Collected data

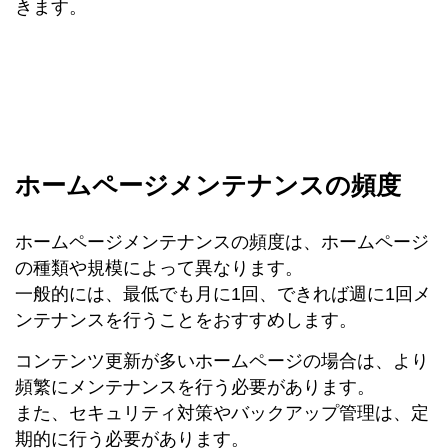
きます。
ホームページメンテナンスの頻度
ホームページメンテナンスの頻度は、ホームページ
の種類や規模によって異なります。
一般的には、最低でも月に1回、できれば週に1回メ
ンテナンスを行うことをおすすめします。
コンテンツ更新が多いホームページの場合は、より
頻繁にメンテナンスを行う必要があります。
また、セキュリティ対策やバックアップ管理は、定
期的に行う必要があります。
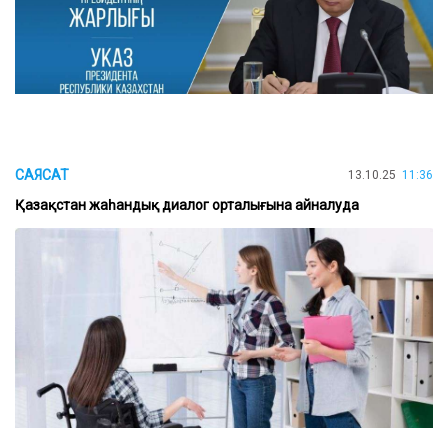
САЯСАТ
13.10.25
11:36
Қазақстан жаһандық диалог орталығына айналуда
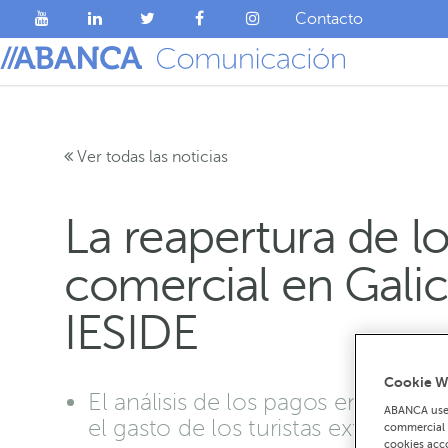
Contacto
Ver todas las noticias
La reapertura de l
comercial en Gali
IESIDE
Cookie W
El análisis de los pagos en los 
ABANCA uses
el gasto de los turistas extranjeros
commercial c
cookies acco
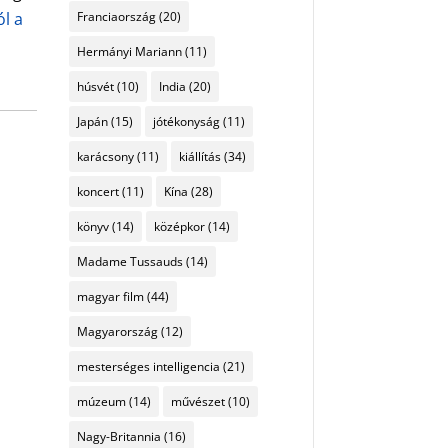
ól a
Franciaország
(20)
Hermányi Mariann
(11)
húsvét
(10)
India
(20)
Japán
(15)
jótékonyság
(11)
karácsony
(11)
kiállítás
(34)
koncert
(11)
Kína
(28)
könyv
(14)
középkor
(14)
Madame Tussauds
(14)
magyar film
(44)
Magyarország
(12)
mesterséges intelligencia
(21)
múzeum
(14)
művészet
(10)
Nagy-Britannia
(16)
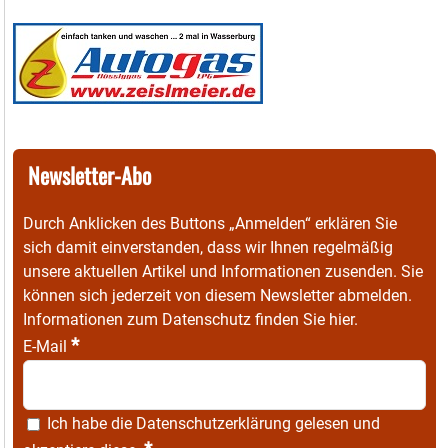
Newsletter-Abo
Durch Anklicken des Buttons „Anmelden“ erklären Sie
sich damit einverstanden, dass wir Ihnen regelmäßig
unsere aktuellen Artikel und Informationen zusenden. Sie
können sich jederzeit von diesem Newsletter abmelden.
Informationen zum Datenschutz finden Sie
hier
.
*
E-Mail
Ich habe die
Datenschutzerklärung
gelesen und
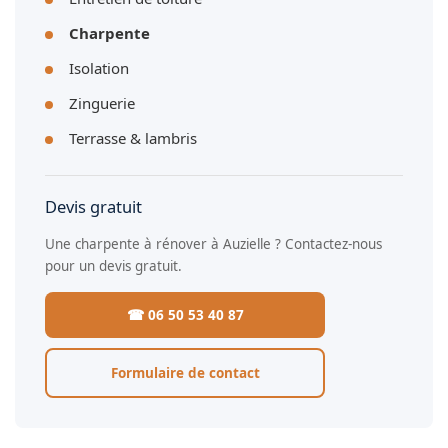
Charpente
Isolation
Zinguerie
Terrasse & lambris
Devis gratuit
Une charpente à rénover à Auzielle ? Contactez-nous
pour un devis gratuit.
☎ 06 50 53 40 87
Formulaire de contact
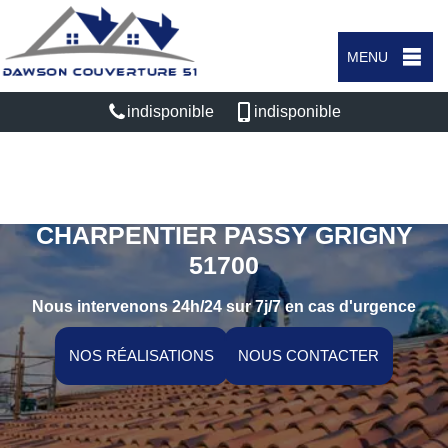
MENU
indisponible
indisponible
ARTISAN COUVREUR
CHARPENTIER PASSY GRIGNY
51700
Nous intervenons 24h/24 sur 7j/7 en cas d'urgence
NOS RÉALISATIONS
NOUS CONTACTER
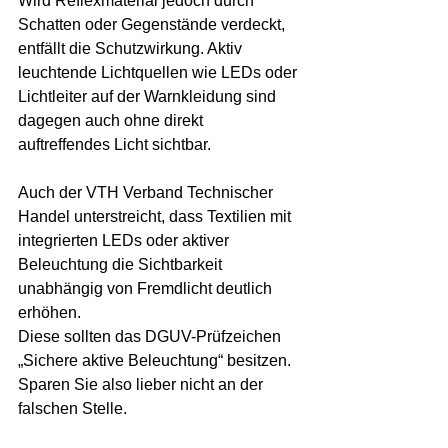
Wird Reflexmaterial jedoch durch 
Schatten oder Gegenstände verdeckt, 
entfällt die Schutzwirkung. Aktiv 
leuchtende Lichtquellen wie LEDs oder 
Lichtleiter auf der Warnkleidung sind 
dagegen auch ohne direkt 
auftreffendes Licht sichtbar.
Auch der VTH Verband Technischer 
Handel unterstreicht, dass Textilien mit 
integrierten LEDs oder aktiver 
Beleuchtung die Sichtbarkeit 
unabhängig von Fremdlicht deutlich 
erhöhen.
Diese sollten das DGUV-Prüfzeichen 
„Sichere aktive Beleuchtung“ besitzen. 
Sparen Sie also lieber nicht an der 
falschen Stelle.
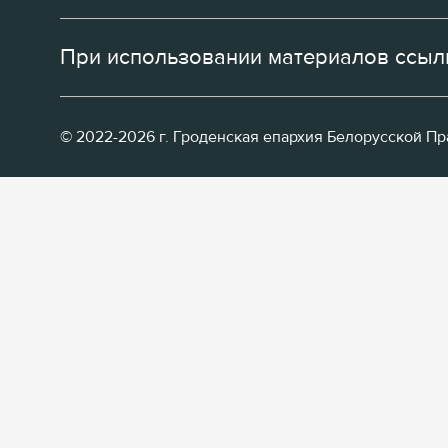
При использовании материалов ссылк
© 2022-2026 г. Гроденская епархия Белорусской П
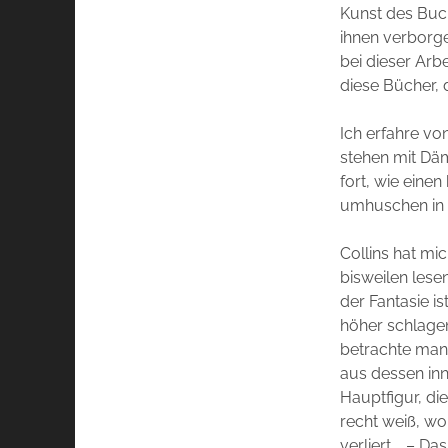
Kunst des Buch
ihnen verborg
bei dieser Arb
diese Bücher, 
Ich erfahre vo
stehen mit Däm
fort, wie eine
umhuschen in k
Collins hat mic
bisweilen lese
der Fantasie i
höher schlagen
betrachte man 
aus dessen inne
Hauptfigur, di
recht weiß, wo 
verliert … – Da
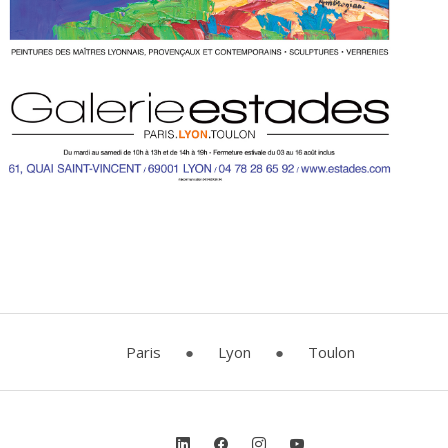
Paris
●
Lyon
●
Toulon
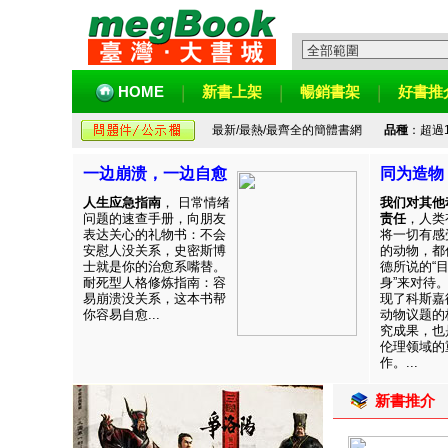
HOME
新書上架
暢銷書架
好書推
最新/最熱/最齊全的簡體書網
品種
：超過
一边崩溃，一边自愈
同为造物
人生应急指南
， 日常情绪
我们对其他
问题的速查手册，向朋友
责任
，人类
表达关心的礼物书：不会
将一切有感
安慰人没关系，史密斯博
的动物，都
士就是你的治愈系嘴替。
德所说的“
耐死型人格修炼指南：容
身”来对待
易崩溃没关系，这本书帮
现了科斯嘉
你容易自愈...
动物议题的
究成果，也
伦理领域的
作。...
新書推介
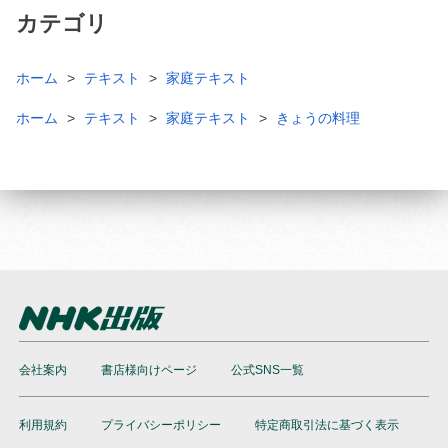
カテゴリ
ホーム
テキスト
家庭テキスト
ホーム
テキスト
家庭テキスト
きょうの料理
会社案内
書店様向けページ
公式SNS一覧
利用規約
プライバシーポリシー
特定商取引法に基づく表示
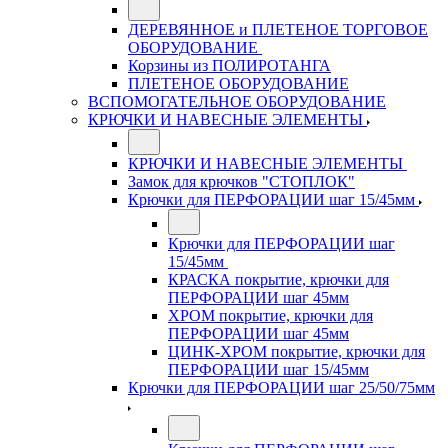
ДЕРЕВЯННОЕ и ПЛЕТЕНОЕ ТОРГОВОЕ
ОБОРУДОВАНИЕ
Корзины из ПОЛИРОТАНГА
ПЛЕТЕНОЕ ОБОРУДОВАНИЕ
ВСПОМОГАТЕЛЬНОЕ ОБОРУДОВАНИЕ
КРЮЧКИ И НАВЕСНЫЕ ЭЛЕМЕНТЫ
КРЮЧКИ И НАВЕСНЫЕ ЭЛЕМЕНТЫ
Замок для крючков "СТОПЛОК"
Крючки для ПЕРФОРАЦИИ шаг 15/45мм
Крючки для ПЕРФОРАЦИИ шаг
15/45мм
КРАСКА покрытие, крючки для
ПЕРФОРАЦИИ шаг 45мм
ХРОМ покрытие, крючки для
ПЕРФОРАЦИИ шаг 45мм
ЦИНК-ХРОМ покрытие, крючки для
ПЕРФОРАЦИИ шаг 15/45мм
Крючки для ПЕРФОРАЦИИ шаг 25/50/75мм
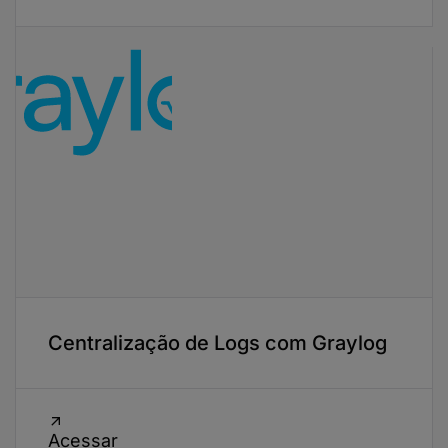
Centralização de Logs com Graylog
Acessar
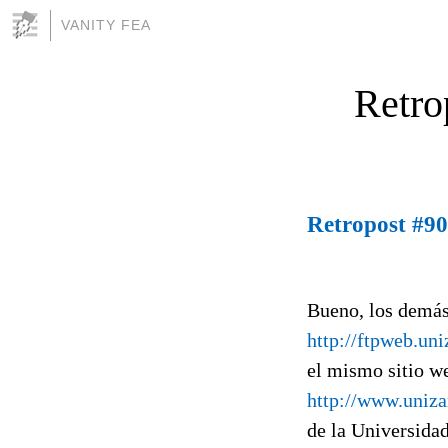
VANITY FEA
Retro
Retropost #90
Bueno, los demás 
http://ftpweb.uni
el mismo sitio w
http://www.unizar
de la Universidad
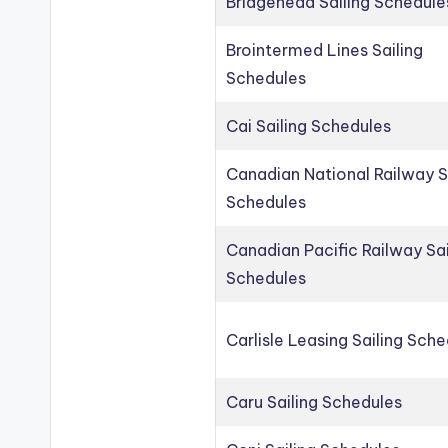
Bridgehead Sailing Schedule
Brointermed Lines Sailing
Schedules
Cai Sailing Schedules
Canadian National Railway S
Schedules
Canadian Pacific Railway Sai
Schedules
Carlisle Leasing Sailing Sch
Caru Sailing Schedules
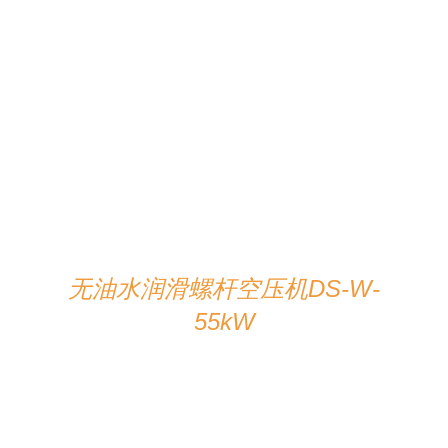
在线咨询
/
详情
无油水润滑螺杆空压机DS-W-
55kW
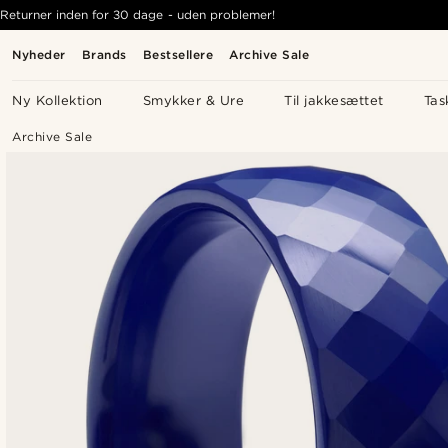
Returner inden for 30 dage - uden problemer!
Nyheder
Brands
Bestsellere
Archive Sale
Ny Kollektion
Smykker & Ure
Til jakkesættet
Tas
Archive Sale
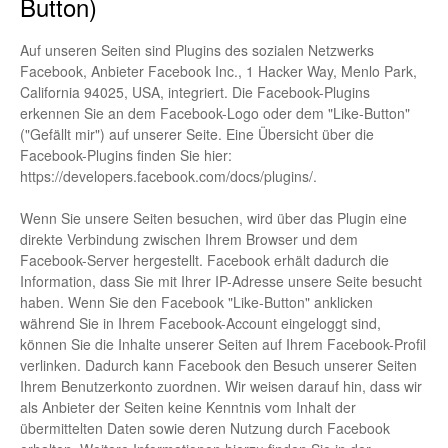
Button)
Auf unseren Seiten sind Plugins des sozialen Netzwerks
Facebook, Anbieter Facebook Inc., 1 Hacker Way, Menlo Park,
California 94025, USA, integriert. Die Facebook-Plugins
erkennen Sie an dem Facebook-Logo oder dem "Like-Button"
("Gefällt mir") auf unserer Seite. Eine Übersicht über die
Facebook-Plugins finden Sie hier:
https://developers.facebook.com/docs/plugins/
.
Wenn Sie unsere Seiten besuchen, wird über das Plugin eine
direkte Verbindung zwischen Ihrem Browser und dem
Facebook-Server hergestellt. Facebook erhält dadurch die
Information, dass Sie mit Ihrer IP-Adresse unsere Seite besucht
haben. Wenn Sie den Facebook "Like-Button" anklicken
während Sie in Ihrem Facebook-Account eingeloggt sind,
können Sie die Inhalte unserer Seiten auf Ihrem Facebook-Profil
verlinken. Dadurch kann Facebook den Besuch unserer Seiten
Ihrem Benutzerkonto zuordnen. Wir weisen darauf hin, dass wir
als Anbieter der Seiten keine Kenntnis vom Inhalt der
übermittelten Daten sowie deren Nutzung durch Facebook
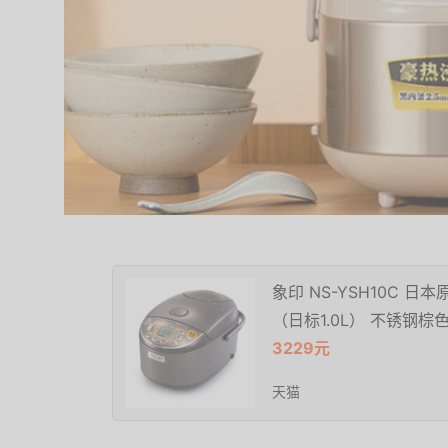
象印 NS-YSH10C 日
（日标1.0L） 不锈钢棕色
3229元
天猫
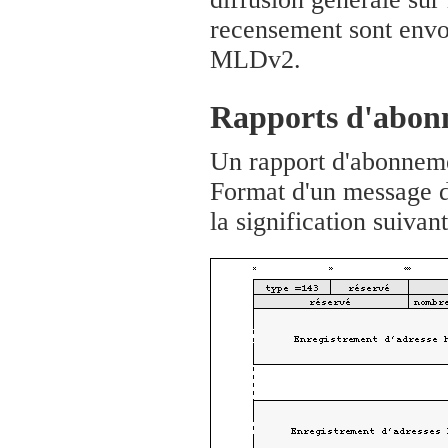
recensement sont envoy
MLDv2.
Rapports d'abo
Un rapport d'abonneme
Format d'un message 
la signification suivant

> [Task brief]
The result should be every line that contains "Wenn", copied from the entries.

> [Answer for the task]
Wenn Sie unsere Seiten besuchen, wird über das Plugin eine
haben. Wenn Sie den Facebook "Like-Button" anklicken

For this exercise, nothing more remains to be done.